WHAT TO WORK ON: Retype the entries exactly; omit all pictures.

Saved entries:
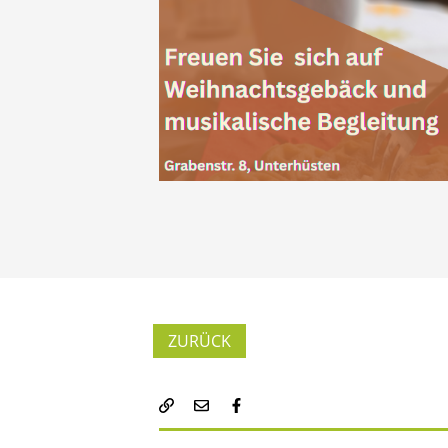
ZURÜCK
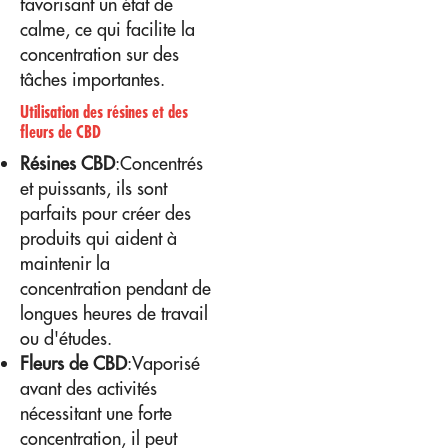
favorisant un état de
calme, ce qui facilite la
concentration sur des
tâches importantes.
Utilisation des résines et des
fleurs de CBD
Résines CBD
:Concentrés
et puissants, ils sont
parfaits pour créer des
produits qui aident à
maintenir la
concentration pendant de
longues heures de travail
ou d'études.
Fleurs de CBD
:Vaporisé
avant des activités
nécessitant une forte
concentration, il peut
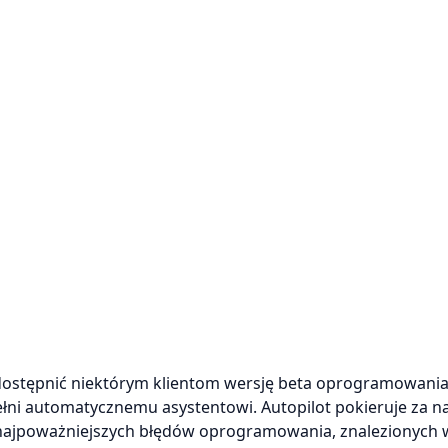
 udostępnić niektórym klientom wersję beta oprogramowani
łni automatycznemu asystentowi. Autopilot pokieruje za n
e najpoważniejszych błędów oprogramowania, znalezionych 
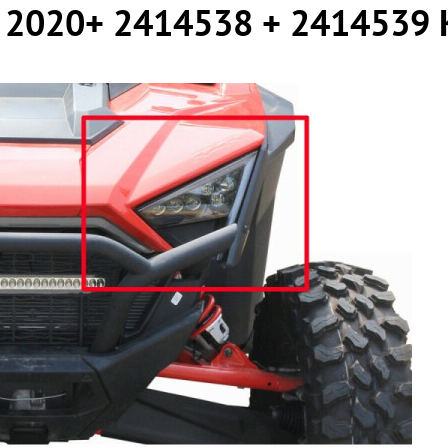
 2020+ 2414538 + 2414539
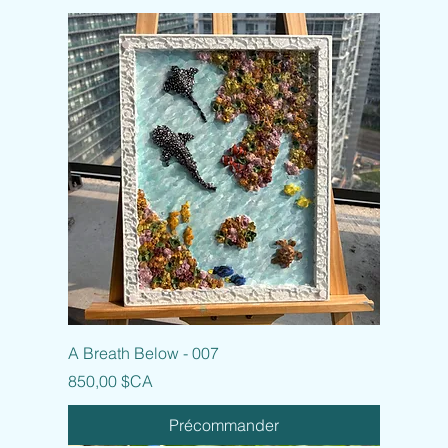
A Breath Below - 007
Prix
850,00 $CA
Précommander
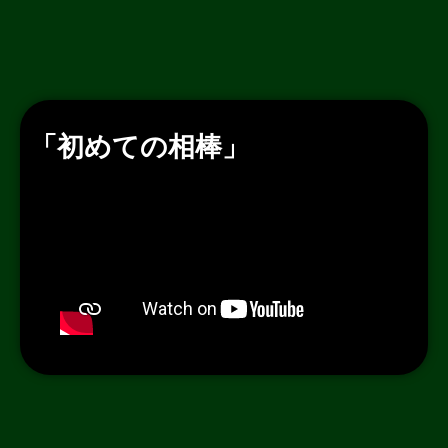
「初めての相棒」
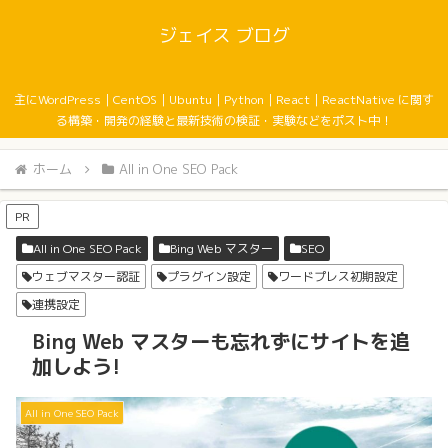
ジェイス ブログ
主にWordPress｜CentOS｜Ubuntu｜Python｜React｜ReactNative に関す
る構築・開発の経験と最新技術の検証・実験などをポスト中！
ホーム
All in One SEO Pack
PR
All in One SEO Pack
Bing Web マスター
SEO
ウェブマスター認証
プラグイン設定
ワードプレス初期設定
連携設定
Bing Web マスターも忘れずにサイトを追
加しよう!
All in One SEO Pack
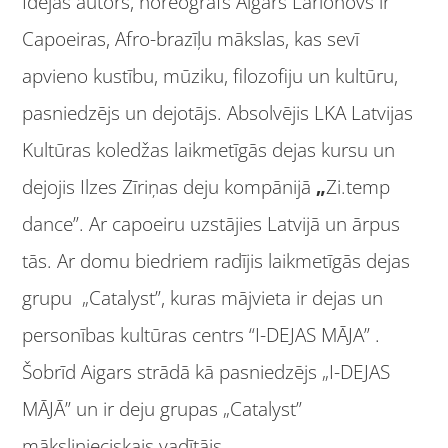
Idejas autors, horeogrāfs Aigars Larionovs ir
Capoeiras, Afro-brazīļu mākslas, kas sevī
apvieno kustību, mūziku, filozofiju un kultūru,
pasniedzējs un dejotājs. Absolvējis LKA Latvijas
Kultūras koledžas laikmetīgās dejas kursu un
dejojis Ilzes Zīriņas deju kompānijā
„
Zi.temp
dance”. Ar capoeiru uzstājies Latvijā un ārpus
tās. Ar domu biedriem radījis laikmetīgās dejas
grupu „Catalyst”, kuras mājvieta ir dejas un
personības kultūras centrs “I-DEJAS MĀJA” .
Šobrīd Aigars strādā kā pasniedzējs „I-DEJAS
MĀJĀ” un ir deju grupas „Catalyst”
mākslinieciskais vadītājs.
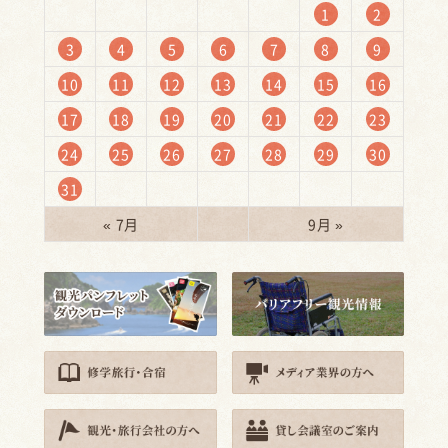
1
2
3
4
5
6
7
8
9
10
11
12
13
14
15
16
17
18
19
20
21
22
23
24
25
26
27
28
29
30
31
« 7月
9月 »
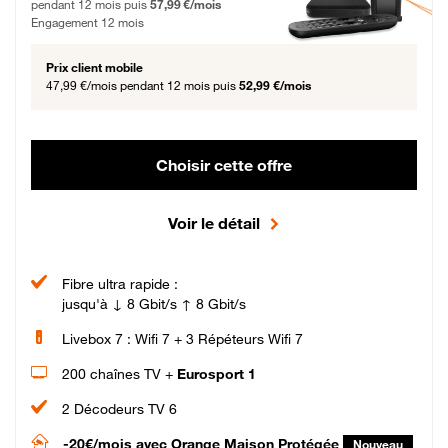
pendant 12 mois puis
57,99 €/mois
Engagement 12 mois
Prix client mobile
47,99 €/mois
pendant 12 mois puis
52,99 €/mois
Choisir cette offre
Voir le détail
Fibre ultra rapide :
jusqu'à ↓ 8 Gbit/s ↑ 8 Gbit/s
Livebox 7 : Wifi 7 + 3 Répéteurs Wifi 7
200 chaînes TV +
Eurosport 1
2 Décodeurs TV 6
-20€/mois
avec Orange Maison Protégée
Nouveau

RESULT:
ZURÜCK
favorisant un état de
calme, ce qui facilite la
concentration sur des
tâches importantes.
Utilisation des résines et des
fleurs de CBD
Résines CBD
:Concentrés
et puissants, ils sont
parfaits pour créer des
produits qui aident à
maintenir la
concentration pendant de
longues heures de travail
ou d'études.
Fleurs de CBD
:Vaporisé
avant des activités
nécessitant une forte
concentration, il peut
 udostępnić niektórym klientom wersję beta oprogramowani
łni automatycznemu asystentowi. Autopilot pokieruje za n
e najpoważniejszych błędów oprogramowania, znalezionych 
 2020+ 2414538 + 2414539
A Breath Below - 007
Prix
850,00 $CA
Précommander
「初めての相棒」
ジェイス ブログ
主にWordPress｜CentOS｜Ubuntu｜Python｜React｜ReactNative に関す
る構築・開発の経験と最新技術の検証・実験などをポスト中！
ホーム
All in One SEO Pack
PR
All in One SEO Pack
Bing Web マスター
SEO
ウェブマスター認証
プラグイン設定
ワードプレス初期設定
連携設定
Bing Web マスターも忘れずにサイトを追
加しよう!
All in One SEO Pack
Idejas autors, horeogrāfs Aigars Larionovs ir
Capoeiras, Afro-brazīļu mākslas, kas sevī
apvieno kustību, mūziku, filozofiju un kultūru,
pasniedzējs un dejotājs. Absolvējis LKA Latvijas
Kultūras koledžas laikmetīgās dejas kursu un
dejojis Ilzes Zīriņas deju kompānijā
„
Zi.temp
dance”. Ar capoeiru uzstājies Latvijā un ārpus
tās. Ar domu biedriem radījis laikmetīgās dejas
grupu „Catalyst”, kuras mājvieta ir dejas un
personības kultūras centrs “I-DEJAS MĀJA” .
Šobrīd Aigars strādā kā pasniedzējs „I-DEJAS
MĀJĀ” un ir deju grupas „Catalyst”
mākslinieciskais vadītājs.
1
2
3
4
5
6
7
8
9
10
11
12
13
14
15
16
17
18
19
20
21
22
23
24
25
26
27
28
29
30
31
« 7月
9月 »
pendant 12 mois puis
57,99 €/mois
Engagement 12 mois
Prix client mobile
47,99 €/mois
pendant 12 mois puis
52,99 €/mois
Choisir cette offre
Voir le détail
Fibre ultra rapide :
jusqu'à ↓ 8 Gbit/s ↑ 8 Gbit/s
Livebox 7 : Wifi 7 + 3 Répéteurs Wifi 7
200 chaînes TV +
Eurosport 1
2 Décodeurs TV 6
-20€/mois
avec Orange Maison Protégée
Nouveau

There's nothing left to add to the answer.